Qu’ils parlent de maternité ou de non-maternité (choisie ou non), ces essais, finalement, se répondent, car les vies des parents et des non-parents se croisent, s’entrechoquent, cohabitent ensemble, dans l’enfance et après l’enfance, dans un même système qui ne favorise actuellement ni l’épanouissement, ni le libre choix, ni des uns, ni des autres.
Toucher la terre ferme, de Julia Kerninon
« Sur le parking de la maternité, cette nuit de novembre, j’ai compris la force de la réalité qui venait avec le fait d’endosser ce rôle, la vie quotidienne, la vie domestique, la platitude. J’ai compris le lien de vie et de mort que j’avais noué avec l’enfant et son père. J’ai compris qu’il n’y aurait pas de retour, seulement des échappées.

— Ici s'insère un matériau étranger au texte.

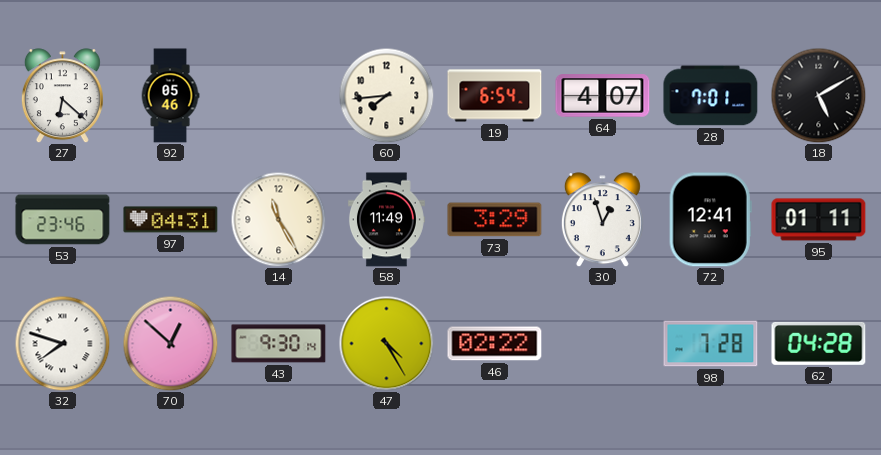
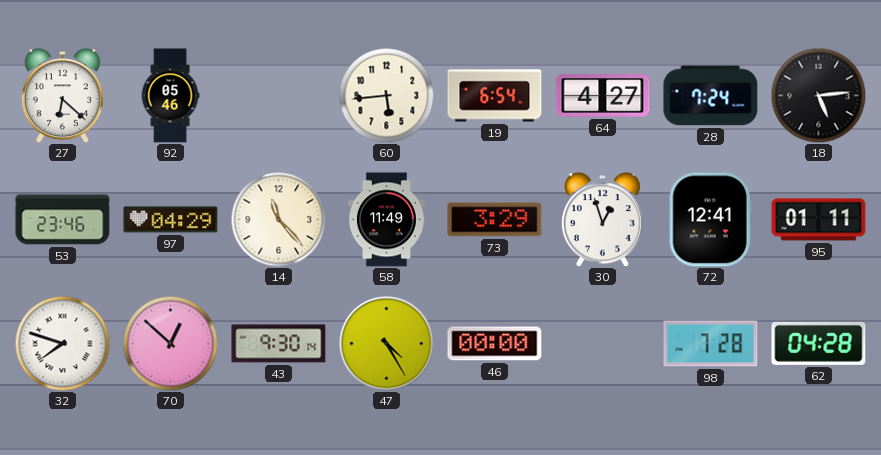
60: 7:44 -> 5:44
64: 4:07 -> 4:27
28: 7:01 -> 7:24
18: 5:10 -> 5:14
97: 04:31 -> 04:29
14: 11:25 -> 11:23
46: 02:22 -> 00:00
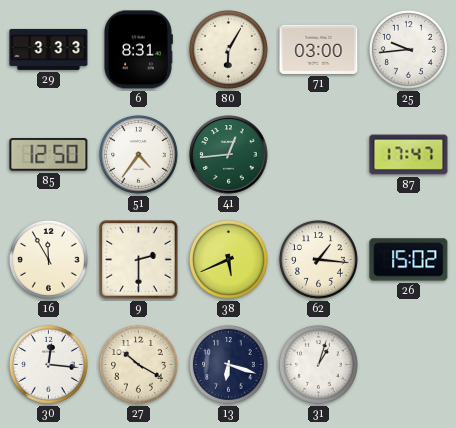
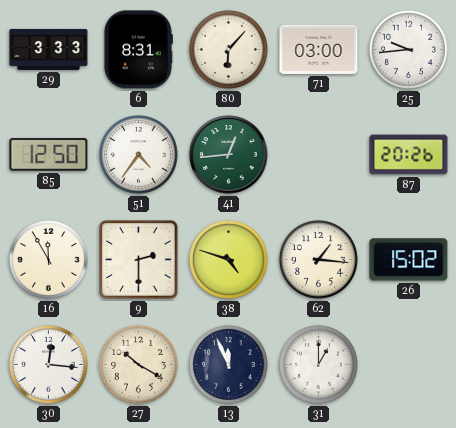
80: 6:05 -> 6:07
87: 17:47 -> 20:26
38: 5:41 -> 4:48
13: 6:18 -> 11:56
31: 1:03 -> 1:00
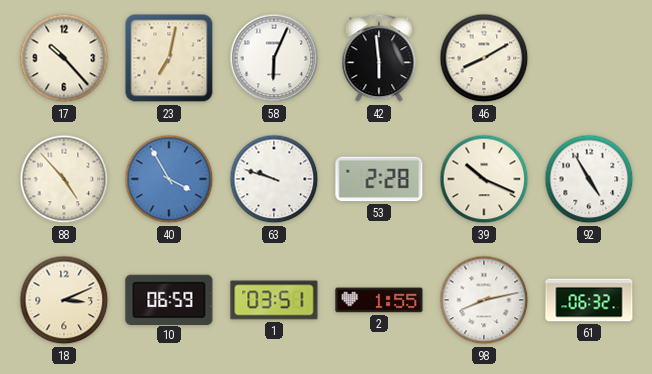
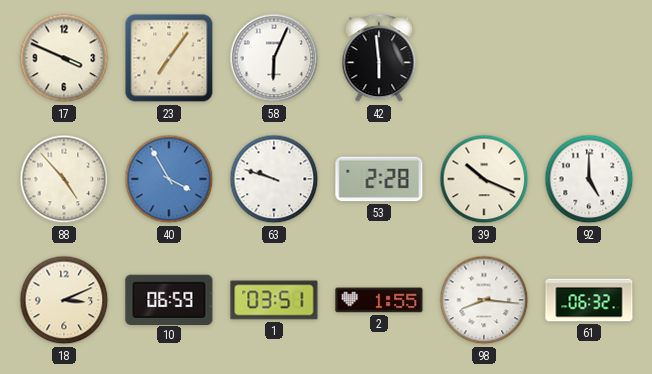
17: 10:23 -> 3:49
23: 7:02 -> 7:06
46: 8:10 -> none
92: 4:55 -> 5:00
98: 8:13 -> 8:16
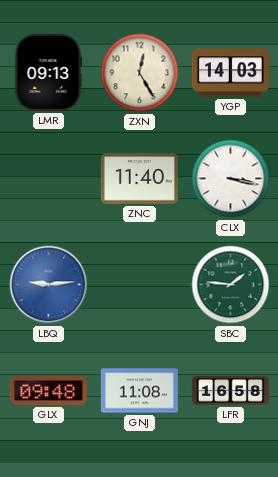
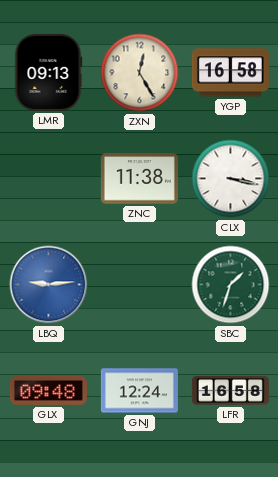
YGP: 14:03 -> 16:58
ZNC: 11:40 -> 11:38
SBC: 1:46 -> 1:33
GNJ: 11:08 -> 12:24
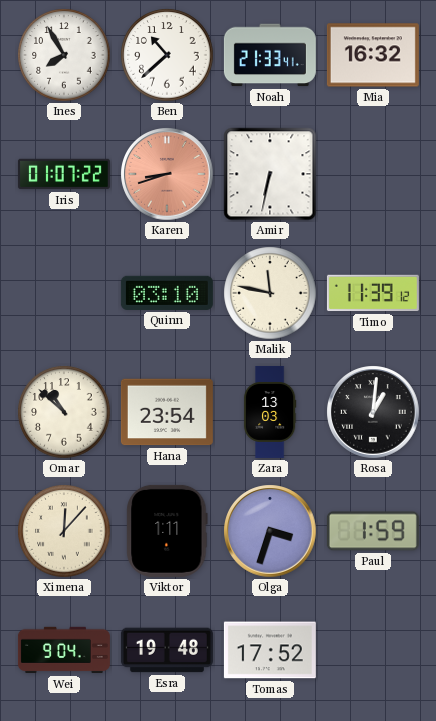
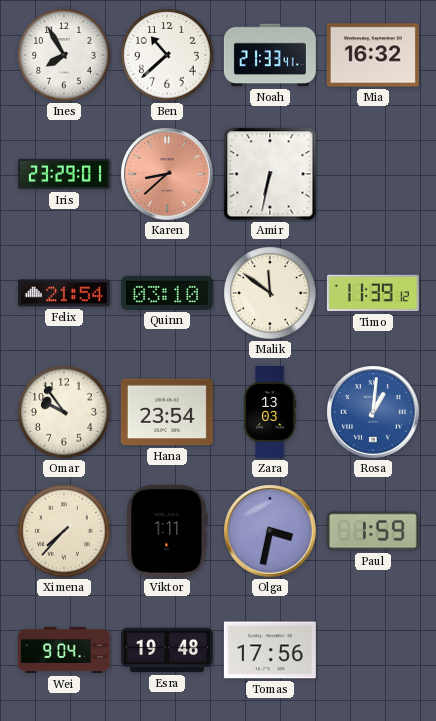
Iris: 01:07 -> 23:29
Karen: 8:42 -> 8:38
Felix: none -> 21:54
Malik: 11:47 -> 11:51
Omar: 10:52 -> 9:54
Rosa dial: black -> blue
Ximena: 12:07 -> 7:37
Olga: 3:33 -> 3:32
Tomas: 17:52 -> 17:56
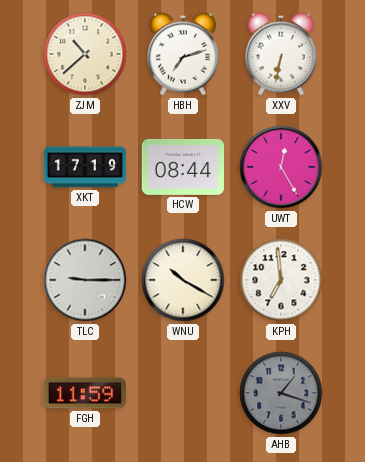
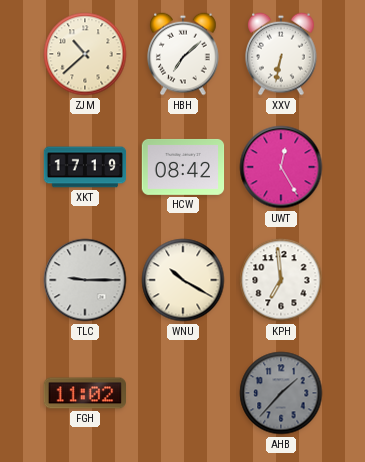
HBH: 7:12 -> 7:08
HCW: 08:44 -> 08:42
FGH: 11:59 -> 11:02
AHB: 1:18 -> 1:37
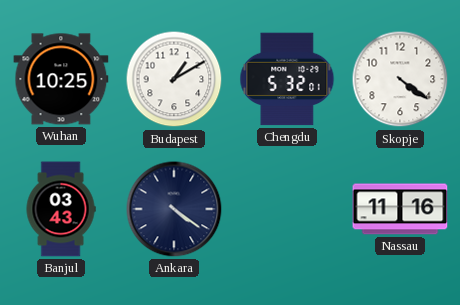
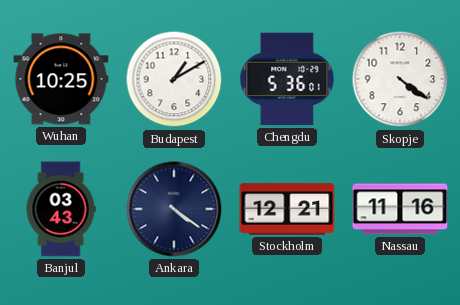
Chengdu: 5:32 -> 5:36
Stockholm: none -> 12:21
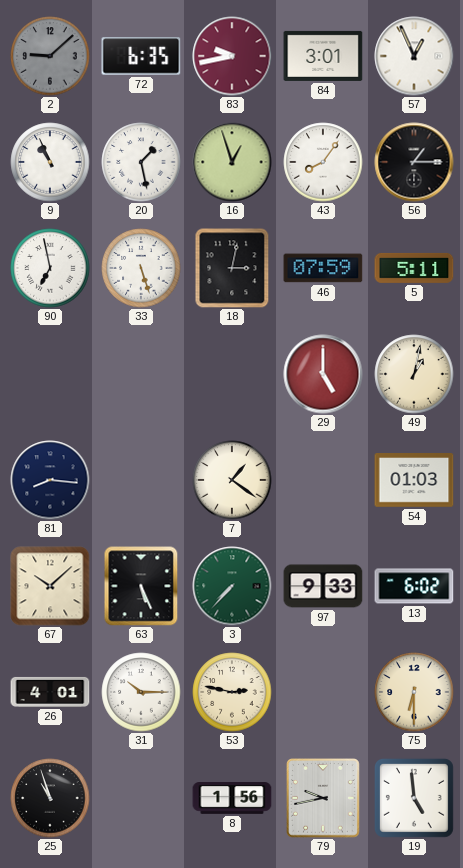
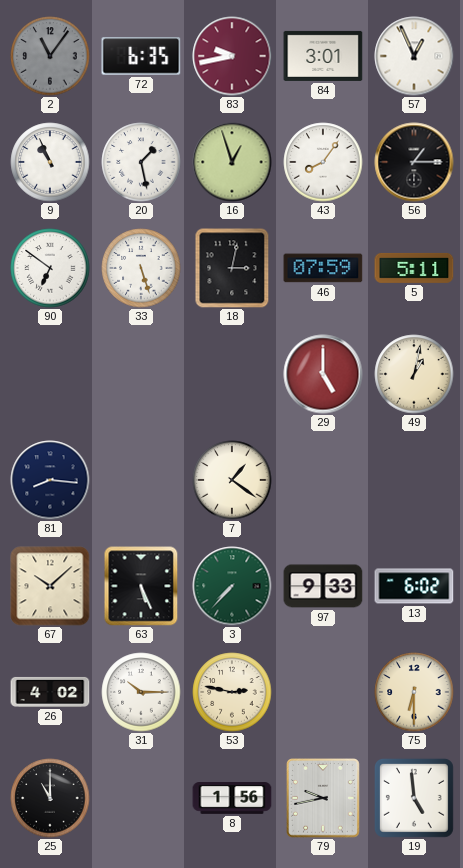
2: 9:08 -> 11:06
90: 6:58 -> 6:51
54: 01:03 -> none
26: 4:01 -> 4:02
25: 10:57 -> 11:00
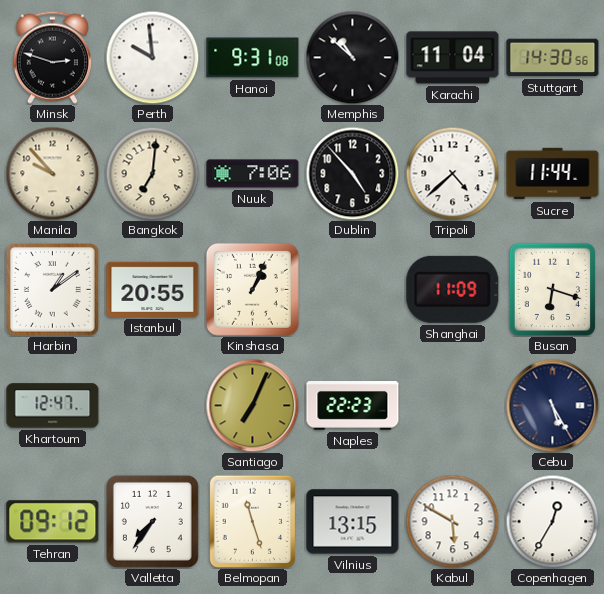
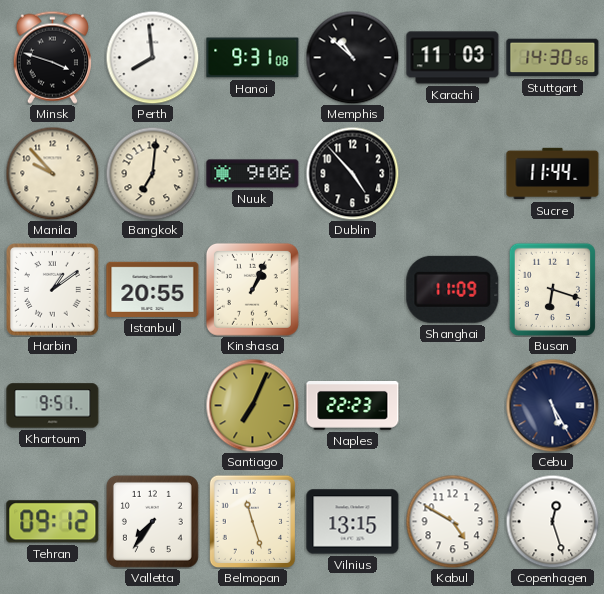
Minsk: 2:48 -> 3:48
Perth: 9:59 -> 7:59
Karachi: 11:04 -> 11:03
Nuuk: 7:06 -> 9:06
Tripoli: 4:38 -> none
Khartoum: 12:47 -> 9:51
Kabul: 5:50 -> 4:50
Copenhagen: 12:35 -> 12:27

Que pour la première fois j’avais pris une décision. Debout dans le noir, sous les étoiles, j’ai pensé que je pourrais faire face à ça. J’étais perdue, mais pas dépourvue. »
Dans ce court essai, Julia Kerninon, autrice du roman à succès « Liv Maria », raconte sa sortie de la maternité, et cette impression fulgurante d’une renaissance comme d’un piège qui se referme. Submergée par les doutes, la nostalgie, les contraintes, elle nous raconte son retour vers la terre ferme, où le passé et le présent cohabitent enfin paisiblement.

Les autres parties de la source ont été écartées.